== RECORDS ==
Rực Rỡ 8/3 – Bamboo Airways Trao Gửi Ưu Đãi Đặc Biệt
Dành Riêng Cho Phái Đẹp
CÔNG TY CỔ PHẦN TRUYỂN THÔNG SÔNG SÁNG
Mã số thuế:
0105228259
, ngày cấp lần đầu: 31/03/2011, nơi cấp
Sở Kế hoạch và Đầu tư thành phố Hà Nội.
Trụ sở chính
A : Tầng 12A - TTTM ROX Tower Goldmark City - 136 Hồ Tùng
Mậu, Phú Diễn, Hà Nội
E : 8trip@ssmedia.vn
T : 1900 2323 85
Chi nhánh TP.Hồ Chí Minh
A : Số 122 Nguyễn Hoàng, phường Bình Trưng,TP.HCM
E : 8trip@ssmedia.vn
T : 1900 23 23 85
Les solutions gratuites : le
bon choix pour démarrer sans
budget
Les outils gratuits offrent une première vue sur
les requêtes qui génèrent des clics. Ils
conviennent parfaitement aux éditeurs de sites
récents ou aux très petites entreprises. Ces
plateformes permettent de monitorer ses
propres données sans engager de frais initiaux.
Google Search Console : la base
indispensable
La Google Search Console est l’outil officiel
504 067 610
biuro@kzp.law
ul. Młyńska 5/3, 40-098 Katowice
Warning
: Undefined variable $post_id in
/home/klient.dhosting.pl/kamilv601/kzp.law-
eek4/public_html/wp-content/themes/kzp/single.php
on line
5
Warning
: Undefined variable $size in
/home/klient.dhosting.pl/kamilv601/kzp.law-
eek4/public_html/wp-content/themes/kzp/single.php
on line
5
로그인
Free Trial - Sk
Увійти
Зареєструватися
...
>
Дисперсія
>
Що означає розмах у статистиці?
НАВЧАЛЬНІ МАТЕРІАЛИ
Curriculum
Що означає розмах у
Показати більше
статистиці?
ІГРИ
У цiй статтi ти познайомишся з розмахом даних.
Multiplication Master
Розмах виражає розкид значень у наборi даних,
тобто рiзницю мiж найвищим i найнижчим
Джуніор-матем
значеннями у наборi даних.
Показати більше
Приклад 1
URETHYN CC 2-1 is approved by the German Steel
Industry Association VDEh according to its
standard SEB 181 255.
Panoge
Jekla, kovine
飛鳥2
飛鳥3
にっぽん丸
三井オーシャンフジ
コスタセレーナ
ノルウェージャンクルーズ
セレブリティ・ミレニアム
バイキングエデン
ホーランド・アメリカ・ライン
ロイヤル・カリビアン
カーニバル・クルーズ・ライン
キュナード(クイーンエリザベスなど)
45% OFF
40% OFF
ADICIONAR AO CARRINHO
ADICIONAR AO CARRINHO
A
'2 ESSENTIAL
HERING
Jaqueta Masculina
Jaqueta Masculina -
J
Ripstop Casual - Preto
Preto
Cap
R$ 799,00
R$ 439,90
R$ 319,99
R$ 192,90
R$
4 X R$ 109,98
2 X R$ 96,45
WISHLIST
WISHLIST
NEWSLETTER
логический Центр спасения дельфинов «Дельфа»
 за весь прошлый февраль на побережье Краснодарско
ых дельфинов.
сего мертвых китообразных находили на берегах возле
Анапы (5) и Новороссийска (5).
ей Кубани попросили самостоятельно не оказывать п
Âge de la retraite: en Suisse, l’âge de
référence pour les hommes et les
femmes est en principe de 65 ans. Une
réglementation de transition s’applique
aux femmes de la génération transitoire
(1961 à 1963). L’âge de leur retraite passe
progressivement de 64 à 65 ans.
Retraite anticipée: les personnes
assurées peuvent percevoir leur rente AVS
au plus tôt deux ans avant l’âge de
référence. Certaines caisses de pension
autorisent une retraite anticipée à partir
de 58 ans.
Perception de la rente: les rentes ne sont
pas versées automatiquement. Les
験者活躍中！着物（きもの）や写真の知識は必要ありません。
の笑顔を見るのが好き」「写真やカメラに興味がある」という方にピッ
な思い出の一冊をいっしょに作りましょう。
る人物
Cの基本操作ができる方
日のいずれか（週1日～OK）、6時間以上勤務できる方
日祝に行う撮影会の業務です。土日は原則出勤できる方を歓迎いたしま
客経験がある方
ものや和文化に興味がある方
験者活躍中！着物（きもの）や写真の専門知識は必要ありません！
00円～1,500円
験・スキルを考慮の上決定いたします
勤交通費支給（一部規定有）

== WHAT YOU HAVE TO DO ==
Everything from the first line of the entries above through the line with "Trụ sở chính" is to be reproduced exactly, and nothing else.

== WRITTEN RESPONSE ==
Rực Rỡ 8/3 – Bamboo Airways Trao Gửi Ưu Đãi Đặc Biệt
Dành Riêng Cho Phái Đẹp
CÔNG TY CỔ PHẦN TRUYỂN THÔNG SÔNG SÁNG
Mã số thuế:
0105228259
, ngày cấp lần đầu: 31/03/2011, nơi cấp
Sở Kế hoạch và Đầu tư thành phố Hà Nội.
Trụ sở chính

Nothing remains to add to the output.